Kasten Berry Inc. v. Stewart
U.S. District Court, District of Kansas · D. Kan. · Kansas bar guidance
Verified April 26, 2026
- Citation
- Kasten Berry Inc. v. Stewart, No. 2:24-cv-02270-JAR-BGS (D. Kan. Nov. 14, 2024) (Robinson, J.)
- Decided
- November 14, 2024
Summary
Kasten Berry Inc. sued former employee Wallace Stewart for breach of an employment agreement, breach of fiduciary duty, and violation of the faithless servant doctrine. In a November 14, 2024 hearing before District Judge Julie A. Robinson (with Magistrate Judge Brooks G. Severson assigned), the court addressed a filing by counsel that contained citations to authority that could not be located or verified. Counsel acknowledged the citations were the product of generative AI research that had not been independently verified before filing. Rather than impose a fixed monetary sanction in the order itself, the court accepted counsel's pledge at the hearing to reimburse opposing counsel for the time spent chasing down the unverifiable authorities.
- AI tool:
- Unidentified generative AI tool
- Sanction amount:
- Counsel agreed to reimburse opposing party's fees; specific dollar amount not fixed in the November 14, 2024 order
What sanction did the court impose?
Counsel pledged on the record at the November 14, 2024 hearing to reimburse opposing counsel's fees attributable to the unverified, AI-generated citations. The case proceeded; later sanctions activity in 2025 against the pro se defendant on unrelated discovery grounds resulted in a separate $1,809 fee award (Doc. 97, Aug. 6, 2025, Severson, M.J.).
Why does Kasten Berry Inc. v. Stewart matter for law firms using AI?
Berry v. Stewart sits at the soft end of the AI-sanctions spectrum: instead of a fixed Rule 11 fine, the court accepted on-the-record reimbursement of opposing counsel’s wasted time. For a managing partner, the lesson is not that AI-hallucination filings are cheap. The lesson is that even a “lenient” outcome converts the firm’s AI mistake into a direct, billable obligation to the other side, on top of the reputational hit of having to make the pledge in open court. A documented verification step before any AI-assisted citation reaches a filing is materially cheaper than the cleanup.
Sources
Primary sources
Further reading
- Document mirror (Damien Charlotin hallucination database, Westlaw printout)

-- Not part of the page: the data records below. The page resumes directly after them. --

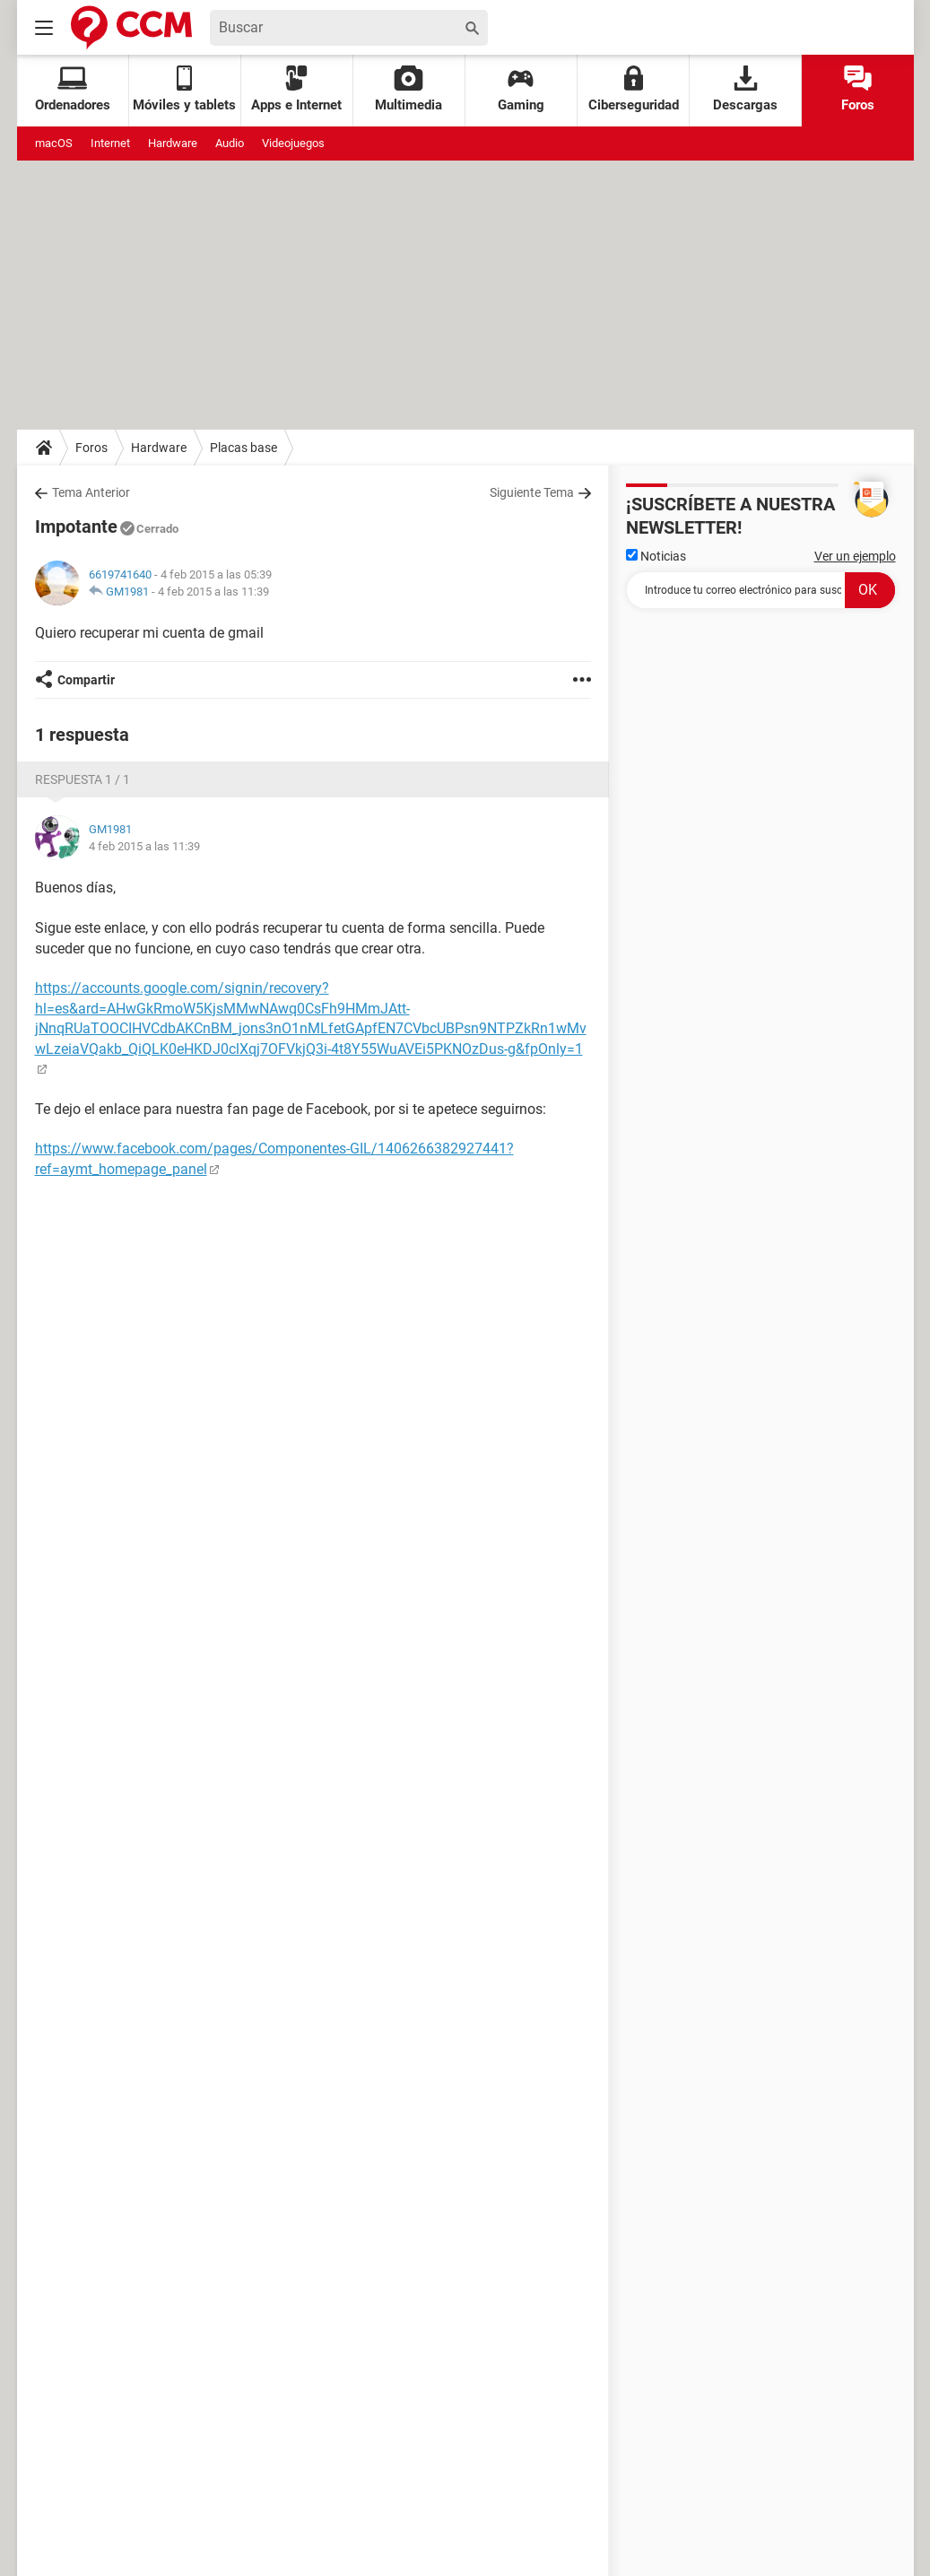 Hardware (172, 143)
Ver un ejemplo (855, 556)
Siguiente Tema (532, 492)
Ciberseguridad (633, 89)
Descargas (745, 89)
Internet (110, 143)
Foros (857, 89)
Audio (229, 143)
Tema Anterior (91, 492)
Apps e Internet (296, 89)
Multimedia (408, 89)
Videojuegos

- Justia (legal aggregator)
Source PDF is a Westlaw printout mirrored from the Damien Charlotin hallucination database. We are working to add the underlying court docket (PACER, CourtListener, or court website) as a second source.
- The specific generative AI tool used by counsel is not identified in the publicly available materials reviewed; the slot data lists it as "Unidentified" and the cited PDF could not be parsed to confirm a brand name.
- The exact dollar value of the reimbursement pledged at the November 14, 2024 hearing was not extractable from the linked PDF (binary content did not render to readable text in available fetch tools); confirmation requires direct PACER access to the hearing transcript or minute order.
- The identities of the specific sanctioned attorney(s) of record at the November 14, 2024 hearing were not confirmed against the order text during this verification pass.